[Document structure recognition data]
┄┄┄┄┄┄┄┄┄┄
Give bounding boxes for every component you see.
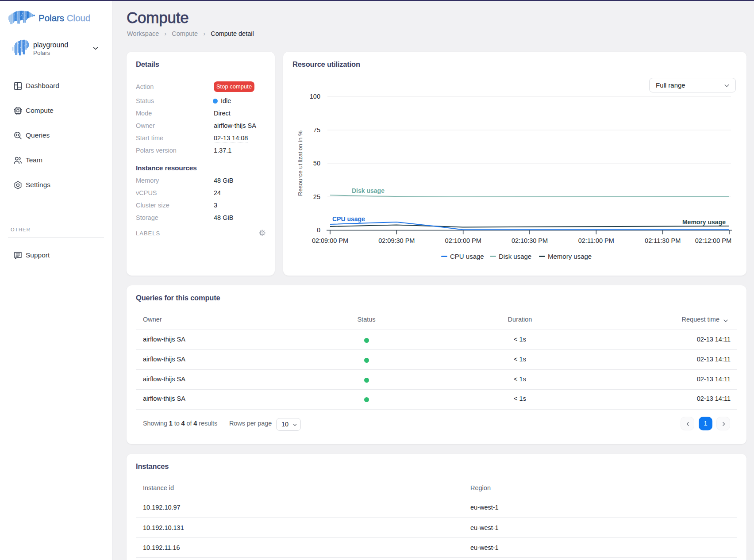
svg-text:75: 75 [313,127,320,134]
svg-text:02:11:00 PM: 02:11:00 PM [578,237,614,244]
svg-text:Disk usage: Disk usage [352,187,385,194]
svg-text:02:10:30 PM: 02:10:30 PM [512,237,548,244]
svg-text:100: 100 [310,93,320,100]
svg-text:50: 50 [313,160,320,167]
svg-text:CPU usage: CPU usage [332,215,365,222]
svg-text:02:09:30 PM: 02:09:30 PM [378,237,415,244]
svg-text:Resource utilization in %: Resource utilization in % [297,130,304,196]
svg-text:0: 0 [317,226,320,234]
svg-text:02:09:00 PM: 02:09:00 PM [312,237,348,244]
svg-text:Memory usage: Memory usage [682,219,726,226]
svg-text:02:10:00 PM: 02:10:00 PM [445,237,481,244]
svg-text:02:11:30 PM: 02:11:30 PM [645,237,681,244]
svg-text:02:12:00 PM: 02:12:00 PM [695,237,731,244]
svg-text:25: 25 [313,193,320,200]
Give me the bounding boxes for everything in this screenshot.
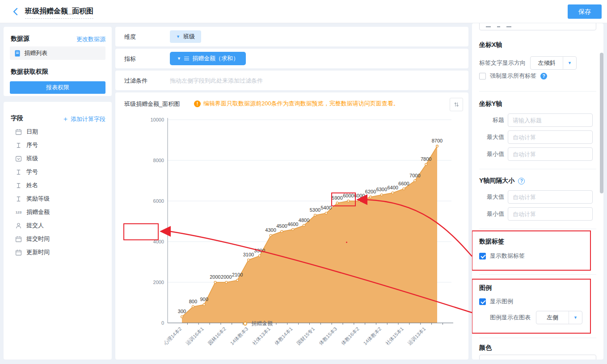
┄┄┄┄┄┄┄┄┄┄
— REQUIRED ACTION —
Each line above is to be duplicated exactly, and the pictures are to be omitted.

— ANSWER FOR THIS EXERCISE —
Give bounding boxes for every component you see.
svg-text:75: 75 [313,127,320,134]
svg-text:02:11:00 PM: 02:11:00 PM [578,237,614,244]
svg-text:Disk usage: Disk usage [352,187,385,194]
svg-text:02:10:30 PM: 02:10:30 PM [512,237,548,244]
svg-text:100: 100 [310,93,320,100]
svg-text:50: 50 [313,160,320,167]
svg-text:CPU usage: CPU usage [332,215,365,222]
svg-text:02:09:30 PM: 02:09:30 PM [378,237,415,244]
svg-text:Resource utilization in %: Resource utilization in % [297,130,304,196]
svg-text:0: 0 [317,226,320,234]
svg-text:02:09:00 PM: 02:09:00 PM [312,237,348,244]
svg-text:Memory usage: Memory usage [682,219,726,226]
svg-text:02:10:00 PM: 02:10:00 PM [445,237,481,244]
svg-text:02:11:30 PM: 02:11:30 PM [645,237,681,244]
svg-text:02:12:00 PM: 02:12:00 PM [695,237,731,244]
svg-text:25: 25 [313,193,320,200]
Give me the bounding boxes for everything in this screenshot.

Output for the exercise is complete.